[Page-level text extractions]

BEGIN

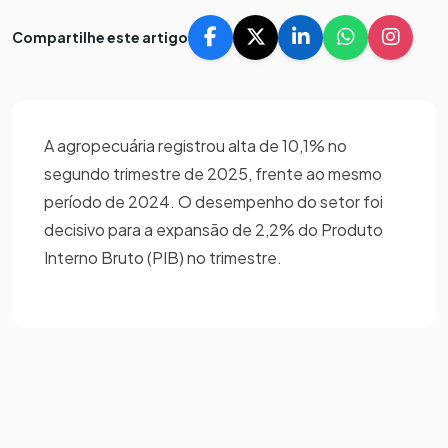
Compartilhe este artigo
A agropecuária registrou alta de 10,1% no
segundo trimestre de 2025, frente ao mesmo
período de 2024. O desempenho do setor foi
decisivo para a expansão de 2,2% do Produto
Interno Bruto (PIB) no trimestre.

END

Scan the records for the word "trimestre". Copy each line where it turns up.

**Result:**
segundo trimestre de 2025, frente ao mesmo
Interno Bruto (PIB) no trimestre.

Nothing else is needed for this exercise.